I’d appreciate any help.


This is what you want to do.


device constant float coeff1[3*3];

device constant float coeff2[3*3];

global void test(float *out){

extern shared float shm;



out[0] = 

coeff1[0]*shm[0] +   coeff1[1]*shm[1] +   coeff1[2]*shm[2] +

coeff1[3]*shm[3] +   coeff1[4]*shm[4] +   coeff1[5]*shm[5] +

coeff1[6]*shm[6] +   coeff1[7]*shm[7] +   coeff1[8]*shm[8] ;




out[0] = 

coeff2[0]*shm[0] +   coeff2[1]*shm[1] +   coeff2[2]*shm[2] +

coeff2[3]*shm[3] +   coeff2[4]*shm[4] +   coeff2[5]*shm[5] +

coeff2[6]*shm[6] +   coeff2[7]*shm[7] +   coeff2[8]*shm[8] ;



If the compiler tries to be smart, be smarter.

There may be an issue with branch divergence however.

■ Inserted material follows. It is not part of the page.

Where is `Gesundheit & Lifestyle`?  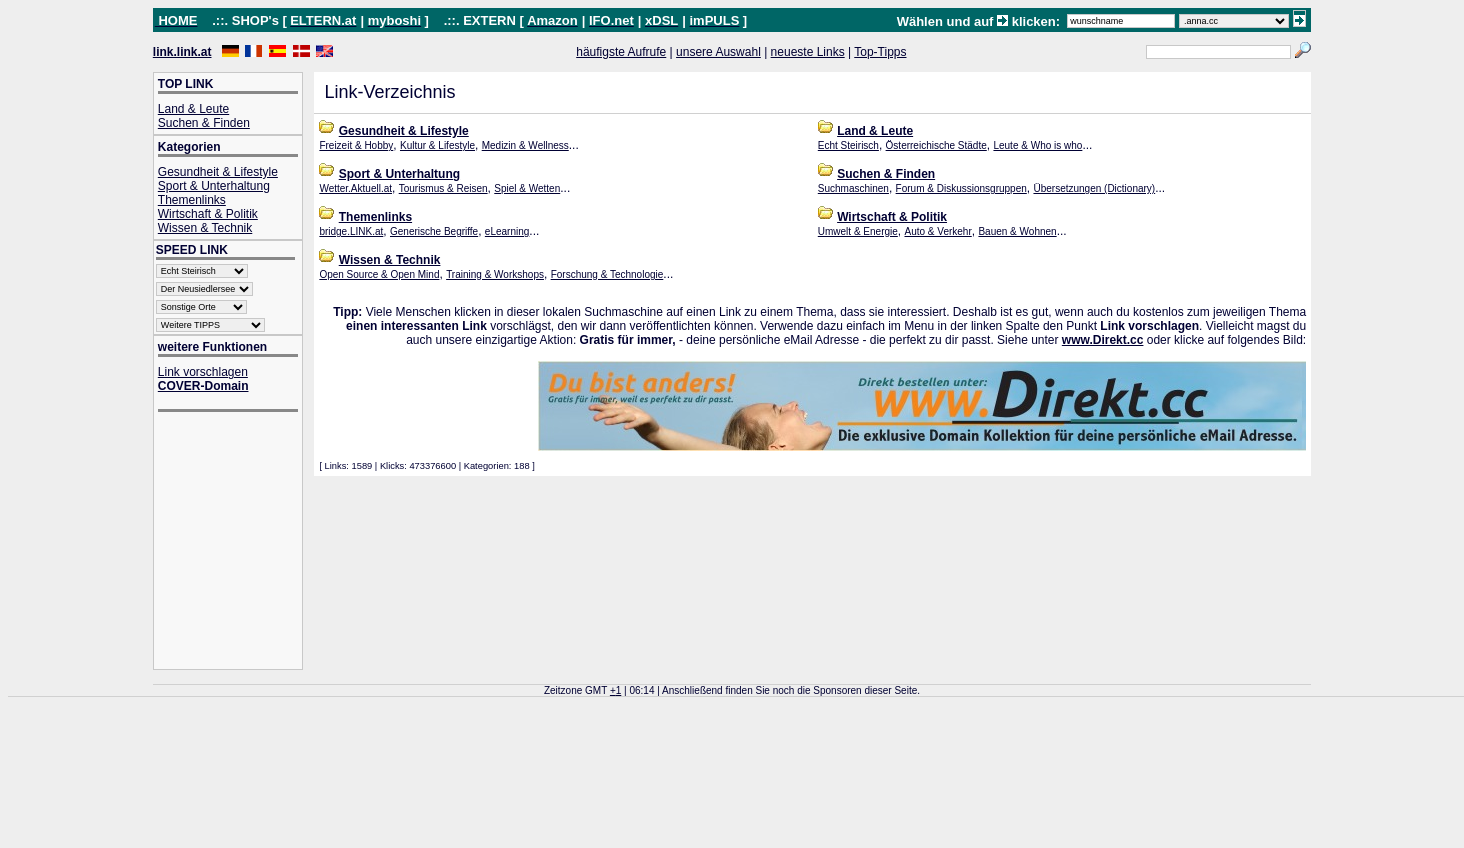 Gesundheit & Lifestyle is located at coordinates (218, 172).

Thanks. This trick did indeed produce the code I wanted. However, this solution is

difficult when you have, say, 10 sets of coefficients and a few more lines of code with it.

Both from the programming point of view, and the size of the compiled kernel - this

is a bit awkward…

Do you think this is a bug in the compiler, or is it an intended behavior? Maybe I should

post to a different forum (e.g. Development)? I am a bit new here…

Thanks again…

When the compiler does not know from which constant memory address to pull the coefficients (because you change the pointer at run time), it will generate more generic code to access the data. I’d say this is “intended behavior”.

The CUDA developer forum may be more suited for very specific programming questions. This is more a “general” area.


I am a bit puzzled by certain ‘identifiers’ in the code. What is the meaning of c0

  • , s
  • and g
  • ? Also any references will be appreciated.